CLI flags override config values. Model keys are resolved as:

1) CLI flags (`--api-key`, `--sub-api-key`)
2) Config values (`api_key`, `sub_api_key`)
3) Provider env vars inferred from the model name:
   - `OPENAI_API_KEY`
   - `ANTHROPIC_API_KEY`
   - `GEMINI_API_KEY`

If more than one provider key is set and the model does not make the provider obvious, rlmgrep emits a warning and requires an explicit `--api-key`.

## Non-text files (PDF, images, audio)

- PDF files are parsed with `pypdf`. Each page gets a marker line `===== Page N =====`, and output lines include a `page=N` suffix.
- Images and audio are converted via `markitdown` when enabled in config.
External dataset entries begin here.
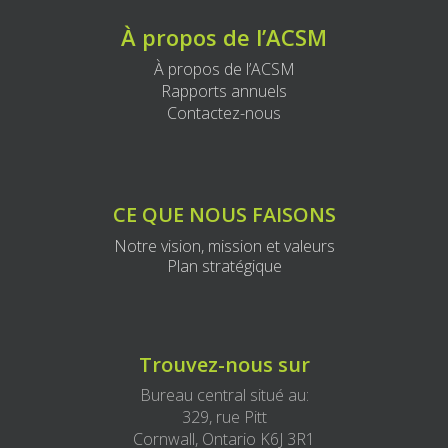
À propos de l’ACSM
À propos de l’ACSM
Rapports annuels
Contactez-nous
CE QUE NOUS FAISONS
Notre vision, mission et valeurs
Plan stratégique
Trouvez-nous sur
Bureau central situé au:
329, rue Pitt
Cornwall, Ontario K6J 3R1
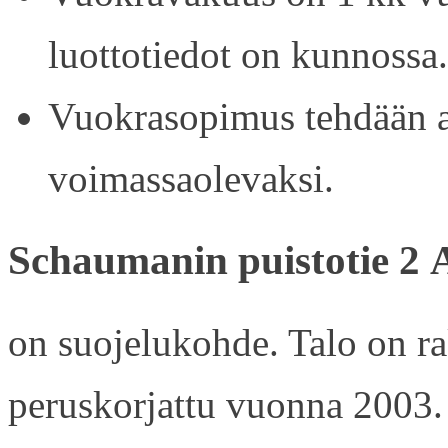
luottotiedot on kunnossa.
Vuokrasopimus tehdään ain
voimassaolevaksi.
Schaumanin puistotie 2 
on suojelukohde. Talo on r
peruskorjattu vuonna 2003.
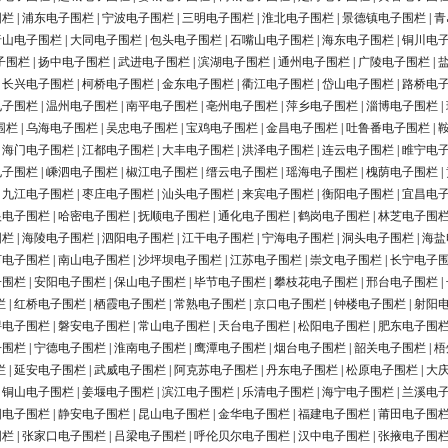
围栏
|
浦东电子围栏
|
宁波电子围栏
|
三明电子围栏
|
淮北电子围栏
|
景德镇电子围栏
|
青
唐山电子围栏
|
大同电子围栏
|
包头电子围栏
|
石嘴山电子围栏
|
海东电子围栏
|
铜川电
子围栏
|
扬中电子围栏
|
武进电子围栏
|
滨湖电子围栏
|
通州电子围栏
|
广陵电子围栏
|
|
长兴电子围栏
|
柯桥电子围栏
|
金东电子围栏
|
衢江电子围栏
|
岱山电子围栏
|
路桥电
电子围栏
|
温州电子围栏
|
南平电子围栏
|
亳州电子围栏
|
萍乡电子围栏
|
淄博电子围栏
|
围栏
|
乌海电子围栏
|
吴忠电子围栏
|
宝鸡电子围栏
|
金昌电子围栏
|
吐鲁番电子围栏
|
|
海门电子围栏
|
江都电子围栏
|
大丰电子围栏
|
洪泽电子围栏
|
连云电子围栏
|
睢宁电
电子围栏
|
嵊泗电子围栏
|
椒江电子围栏
|
缙云电子围栏
|
瑶海电子围栏
|
槐荫电子围栏
|
|
九江电子围栏
|
枣庄电子围栏
|
汕头电子围栏
|
来宾电子围栏
|
衡阳电子围栏
|
宜昌电
银电子围栏
|
哈密电子围栏
|
抚顺电子围栏
|
通化电子围栏
|
鹤岗电子围栏
|
林芝电子围
围栏
|
海陵电子围栏
|
泗阳电子围栏
|
江干电子围栏
|
宁海电子围栏
|
洞头电子围栏
|
海盐
河电子围栏
|
南山电子围栏
|
沙坪坝电子围栏
|
江苏电子围栏
|
崇文电子围栏
|
长宁电子
子围栏
|
安阳电子围栏
|
保山电子围栏
|
毕节电子围栏
|
攀枝花电子围栏
|
邢台电子围栏
|
栏
|
红桥电子围栏
|
栖霞电子围栏
|
常熟电子围栏
|
京口电子围栏
|
钟楼电子围栏
|
射阳
浔电子围栏
|
磐安电子围栏
|
常山电子围栏
|
天台电子围栏
|
松阳电子围栏
|
肥东电子围
子围栏
|
宁德电子围栏
|
淮南电子围栏
|
鹰潭电子围栏
|
烟台电子围栏
|
韶关电子围栏
|
梧
栏
|
延安电子围栏
|
武威电子围栏
|
阿克苏电子围栏
|
丹东电子围栏
|
松原电子围栏
|
大
|
铜山电子围栏
|
姜堰电子围栏
|
滨江电子围栏
|
乐清电子围栏
|
海宁电子围栏
|
兰溪电
阳电子围栏
|
静安电子围栏
|
昆山电子围栏
|
金华电子围栏
|
福建电子围栏
|
莆田电子围
围栏
|
张家口电子围栏
|
吕梁电子围栏
|
呼伦贝尔电子围栏
|
汉中电子围栏
|
张掖电子围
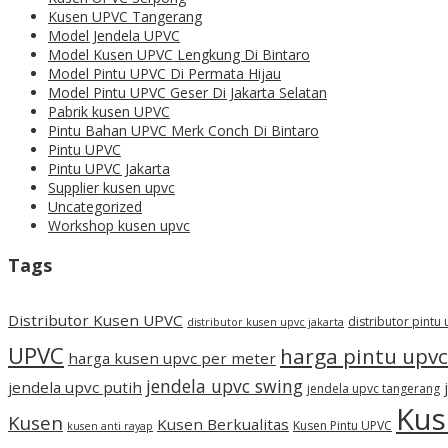
Kusen UPVC Tangerang
Model Jendela UPVC
Model Kusen UPVC Lengkung Di Bintaro
Model Pintu UPVC Di Permata Hijau
Model Pintu UPVC Geser Di Jakarta Selatan
Pabrik kusen UPVC
Pintu Bahan UPVC Merk Conch Di Bintaro
Pintu UPVC
Pintu UPVC Jakarta
Supplier kusen upvc
Uncategorized
Workshop kusen upvc
Tags
Distributor Kusen UPVC
distributor pintu
distributor kusen upvc jakarta
UPVC
harga pintu upvc
harga kusen upvc per meter
jendela upvc swing
jendela upvc putih
jendela upvc tangerang
Kus
Kusen
Kusen Berkualitas
Kusen Pintu UPVC
kusen anti rayap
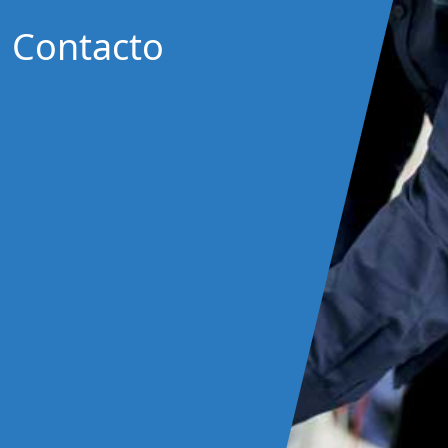
Contacto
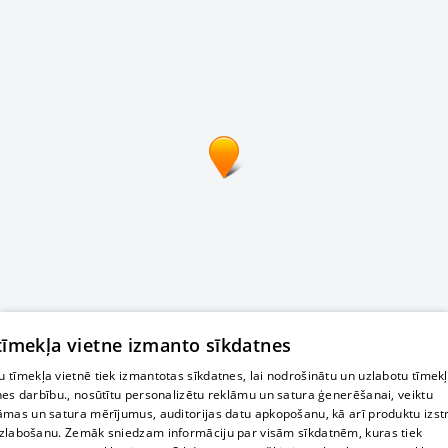
 tīmekļa vietne izmanto sīkdatnes
 tīmekļa vietnē tiek izmantotas sīkdatnes, lai nodrošinātu un uzlabotu tīmek
nes darbību., nosūtītu personalizētu reklāmu un satura ģenerēšanai, veiktu
āmas un satura mērījumus, auditorijas datu apkopošanu, kā arī produktu izst
zlabošanu. Zemāk sniedzam informāciju par visām sīkdatnēm, kuras tiek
For image/audio conversion, an `openai` Python client is required.
- Converted image/audio text is cached in sidecar files named `<original>.<ext>.md` next to the original file and reused on subsequent runs.
- Use `-a/--text` to force binary files to be read as text (UTF-8 with replacement).

## Agent usage notes

- Prefer narrow corpora (globs/types) to reduce token usage.
- Use `--max-llm-calls` to cap costs; combine with small `--max-iterations` for safety.
- For reproducible parsing, use `-n -H` and avoid context (`-C/-A/-B`).
  
## Development

- Install locally: `pip install -e .` or `uv tool install .`
- Run: `rlmgrep "query" .`
- No test suite is configured yet.

## Security

Do not commit API keys. Use environment variables or `~/.rlmgrep/config.toml`.